English    Türkçe    فارسی   

1
3985-4003

  • Ben, o nur denizinin kulu, kurbanıyım ki böyle bir inci izhar eder. 3985
  • Bana kelime-i şahadeti söyle, bende söyleyeyim ki seni zamanın en yücesi gördüm” dedi.
  • Onlar beraber akrabasından, kavminden elli kişiye yakın kimse de âşıkçasına dine yüz tuttular, müslüman oldular.
  • Ali, ilim kılıcıyla bu kadar boğazı, bu kadar halkı kılıçtan kurtardı.

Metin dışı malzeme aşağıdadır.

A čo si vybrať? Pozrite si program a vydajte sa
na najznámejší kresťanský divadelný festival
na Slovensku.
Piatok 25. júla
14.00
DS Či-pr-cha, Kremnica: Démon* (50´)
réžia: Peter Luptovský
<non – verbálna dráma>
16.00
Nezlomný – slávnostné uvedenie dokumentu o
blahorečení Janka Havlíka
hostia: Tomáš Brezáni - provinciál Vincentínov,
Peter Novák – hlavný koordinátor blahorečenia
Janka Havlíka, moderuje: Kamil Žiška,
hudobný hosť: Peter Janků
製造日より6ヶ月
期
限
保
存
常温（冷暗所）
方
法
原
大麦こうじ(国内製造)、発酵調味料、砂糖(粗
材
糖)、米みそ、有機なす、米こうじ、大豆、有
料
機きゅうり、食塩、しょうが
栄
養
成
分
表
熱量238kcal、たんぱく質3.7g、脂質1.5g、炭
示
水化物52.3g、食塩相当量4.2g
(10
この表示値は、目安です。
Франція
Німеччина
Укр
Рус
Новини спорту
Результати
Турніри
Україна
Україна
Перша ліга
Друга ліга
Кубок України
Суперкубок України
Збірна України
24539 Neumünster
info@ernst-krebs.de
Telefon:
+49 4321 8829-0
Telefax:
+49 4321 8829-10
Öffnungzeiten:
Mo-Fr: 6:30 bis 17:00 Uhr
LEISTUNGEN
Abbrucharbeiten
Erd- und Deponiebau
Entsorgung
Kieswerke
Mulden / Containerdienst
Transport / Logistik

  • Hilim kılıcı, demir kılıçtan daha keskin, hattâ yüzlerce ordudan daha galip, daha üstündür.
  • Yazıklar olsun ki iki lokmacık yendi de bu yüzden fikir çoşkunluğu dondu, yatıştı. 3990
  • Bir buğday tanesi, Âdem Peygamberin güneşinin tutulmasına... Arzın, güneş ile ay arasına girmesi, dolunayın kararmasına sebep oldu.
  • İşte sana gönlün letafeti! Bir avuç balçıktan (bir iki lokma ekmekten) ay darmadağın bir hale gelmekte!

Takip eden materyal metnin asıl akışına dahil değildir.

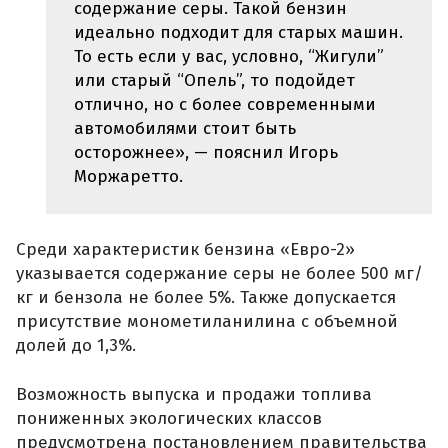
содержание серы. Такой бензин
идеально подходит для старых машин.
То есть если у вас, условно, “Жигули”
или старый “Опель”, то подойдет
отлично, но с более современными
автомобилями стоит быть
осторожнее», — пояснил Игорь
Моржаретто.
Среди характеристик бензина «Евро-2»
указывается содержание серы не более 500 мг/
кг и бензола не более 5%. Также допускается
присутствие монометиланилина с объемной
долей до 1,3%.
Возможность выпуска и продажи топлива
пониженных экологических классов
предусмотрена постановлением правительства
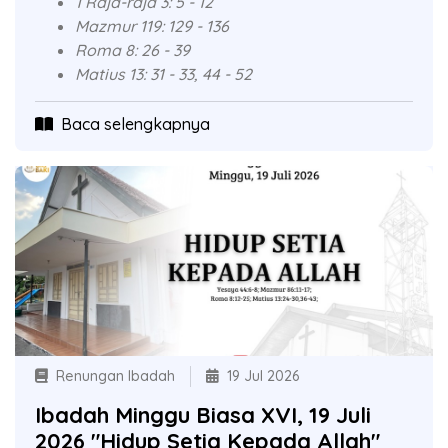
1 Raja-raja 3: 5 - 12
Mazmur 119: 129 - 136
Roma 8: 26 - 39
Matius 13: 31 - 33, 44 - 52
Baca selengkapnya
Renungan Ibadah
19 Jul 2026
Ibadah Minggu Biasa XVI, 19 Juli
2026 "Hidup Setia Kepada Allah"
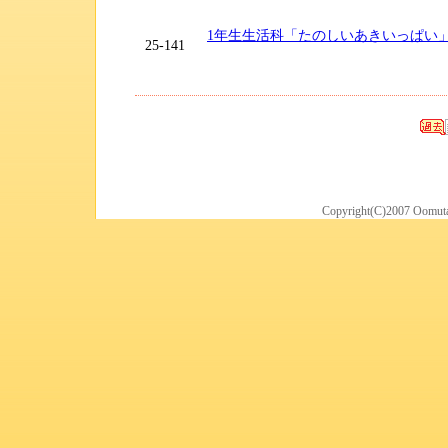
1年生生活科「たのしいあきいっぱい
25-141
Copyright(C)2007 Oomuta 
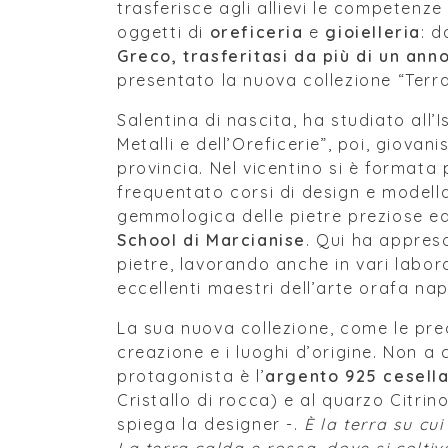
trasferisce agli allievi le competenze 
oggetti di
oreficeria
e
gioielleria
: d
Greco
, trasferitasi da più di un ann
presentato la nuova collezione “Terr
Salentina di nascita, ha studiato all’I
Metalli e dell’Oreficerie”, poi, giova
provincia. Nel vicentino si è formata 
frequentato corsi di design e modellaz
gemmologica delle pietre preziose ed
School di Marcianise
. Qui ha appreso
pietre, lavorando anche in vari labor
eccellenti maestri dell’arte orafa na
La sua nuova collezione, come le prec
creazione e i luoghi d’origine. Non a 
protagonista è l’
argento 925 cesell
Cristallo di rocca) e al quarzo Citrin
spiega la designer -.
È la terra su cu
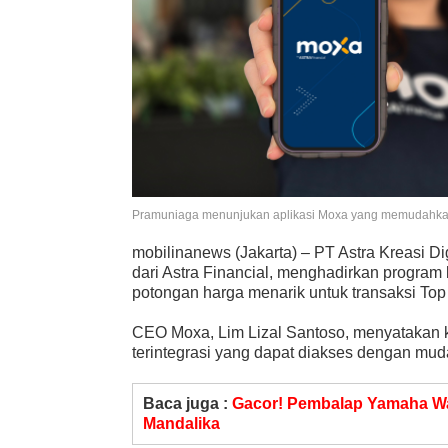
Pramuniaga menunjukan aplikasi Moxa yang memudahkan
mobilinanews (Jakarta) – PT Astra Kreasi D
dari Astra Financial, menghadirkan progr
potongan harga menarik untuk transaksi To
CEO Moxa, Lim Lizal Santoso, menyatakan 
terintegrasi yang dapat diakses dengan m
Baca juga :
Gacor! Pembalap Yamaha W
Mandalika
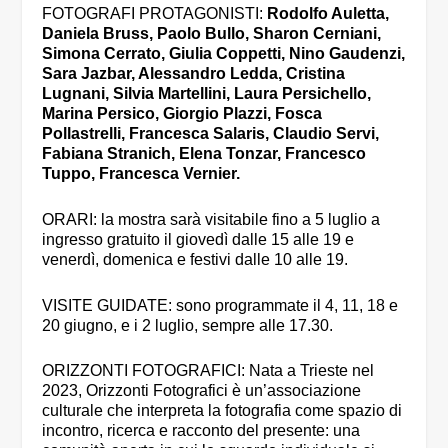
FOTOGRAFI PROTAGONISTI:
Rodolfo Auletta,
Daniela Bruss, Paolo Bullo, Sharon Cerniani,
Simona Cerrato, Giulia Coppetti, Nino Gaudenzi,
Sara Jazbar, Alessandro Ledda, Cristina
Lugnani, Silvia Martellini, Laura Persichello,
Marina Persico, Giorgio Plazzi, Fosca
Pollastrelli, Francesca Salaris, Claudio Servi,
Fabiana Stranich, Elena Tonzar, Francesco
Tuppo, Francesca Vernier.
ORARI: la mostra sarà visitabile fino a 5 luglio a
ingresso gratuito il giovedì dalle 15 alle 19 e
venerdì, domenica e festivi dalle 10 alle 19.
VISITE GUIDATE: sono programmate il 4, 11, 18 e
20 giugno, e i 2 luglio, sempre alle 17.30.
ORIZZONTI FOTOGRAFICI: Nata a Trieste nel
2023, Orizzonti Fotografici è un’associazione
culturale che interpreta la fotografia come spazio di
incontro, ricerca e racconto del presente: una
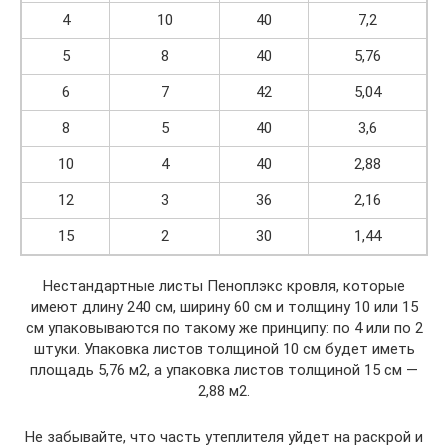
4
10
40
7,2
5
8
40
5,76
6
7
42
5,04
8
5
40
3,6
10
4
40
2,88
12
3
36
2,16
15
2
30
1,44
Нестандартные листы Пеноплэкс кровля, которые
имеют длину 240 см, ширину 60 см и толщину 10 или 15
см упаковываются по такому же принципу: по 4 или по 2
штуки. Упаковка листов толщиной 10 см будет иметь
площадь 5,76 м2, а упаковка листов толщиной 15 см —
2,88 м2.
Не забывайте, что часть утеплителя уйдет на раскрой и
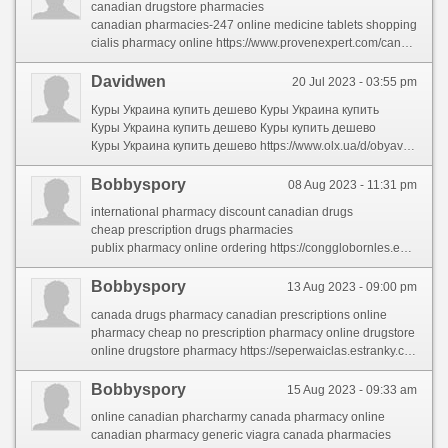
canadian drugstore pharmacies
canadian pharmacies-247 online medicine tablets shopping
cialis pharmacy online https://www.provenexpert.com/canadian-pharcharmy/
Davidwen
20 Jul 2023 - 03:55 pm
Куры Украина купить дешево Куры Украина купить
Куры Украина купить дешево Куры купить дешево
Куры Украина купить дешево https://www.olx.ua/d/obyavlenie/prodamo-nkubatsyne-yaytse-blefelder-srblo-zozulya-garniy-opld-IDQZjij.html
Bobbyspory
08 Aug 2023 - 11:31 pm
international pharmacy discount canadian drugs
cheap prescription drugs pharmacies
publix pharmacy online ordering https://congglobornles.estranky.sk/clanky/canadian-drugs.html
Bobbyspory
13 Aug 2023 - 09:00 pm
canada drugs pharmacy canadian prescriptions online
pharmacy cheap no prescription pharmacy online drugstore
online drugstore pharmacy https://seperwaiclas.estranky.cz/clanky/canadian-pharmacy-online.html
Bobbyspory
15 Aug 2023 - 09:33 am
online canadian pharcharmy canada pharmacy online
canadian pharmacy generic viagra canada pharmacies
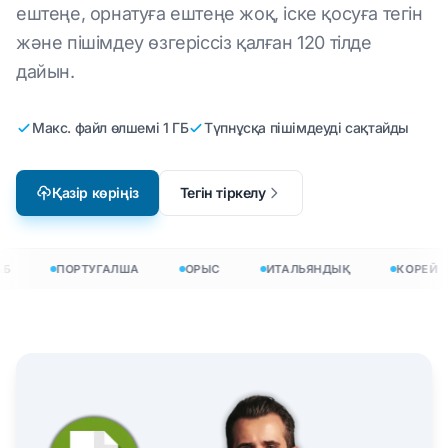
ештеңе, орнатуға ештеңе жоқ, іске қосуға тегін
және пішімдеу өзгеріссіз қалған 120 тілде
дайын.
Макс. файл өлшемі 1 ГБ
Түпнұсқа пішімдеуді сақтайды
Қазір көріңіз
Тегін тіркелу
Б
ПОРТУГАЛША
ОРЫС
ИТАЛЬЯНДЫҚ
КОРЕЙ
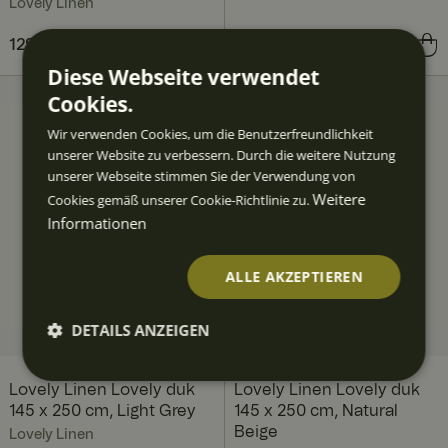
Lovely Linen
Preis
129,00 €
:
129,00 €
Preis
139,00 €
:
139,00 €
Diese Webseite verwendet
Cookies.
Wir verwenden Cookies, um die Benutzerfreundlichkeit
unserer Website zu verbessern. Durch die weitere Nutzung
unserer Webseite stimmen Sie der Verwendung von
Weitere
Cookies gemäß unserer Cookie-Richtlinie zu.
Informationen
ALLE AKZEPTIEREN
DETAILS ANZEIGEN
Unbedingt
Performan
Targeting
Funktiona
erforderlic
ce
lität
Lovely Linen Lovely duk
Lovely Linen Lovely duk
h
145 x 250 cm, Light Grey
145 x 250 cm, Natural
Beige
Lovely Linen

  • Ekmek manevi olursa yenmesinde fayda var. Fakat bildiğimiz ekmeğin faydası yok, kalbi daraltıyor.
  • Manevi ekmek, yeşil diken gibi... deve yiyince yüz türlü fayda, yüzlerce lezzet bulmakta.
  • Fakat yeşilliği gitti de kurudu mu, onu çölde deve yiyince; 3995
  • Damağını avurdunu yırtar, paralar. Yazıklar olsun; öyle yetişmiş gül kılıç kesildi.
  • Ekmek de manevi oldukça o yeşil dikendi. Fakat şimdi zâhiri ekmek olduğundan kupkuru bir hale geldi, sertleşti.
  • Ey nazlı nazenin varlık (ey Husâmeddin), bundan önce onu yemeğe alışmıştın.
  • O alışkanlıkla bu kuru ekmeği de alıp yemek istiyorsun ama gayri mâna, yerle karıştı;
  • Toprakla karışık, kaskatı, dili damağı yırtar bir hale geldi. Ey deve, şimdi otu yeme, ondan çekin! 4000
  • Söz, toprakla pek karışık bir hale geliyor, su bulandı... Kuyunun ağzını kapa.
  • Ki Tanrı onu yine sâf, yine hoş bir hale getirsin. Onu bulandıran, durultur da.
  • Maksada sabırla erişilir, aceleyle değil. Sabret, doğrusunu Tanrı daha iyi bilir.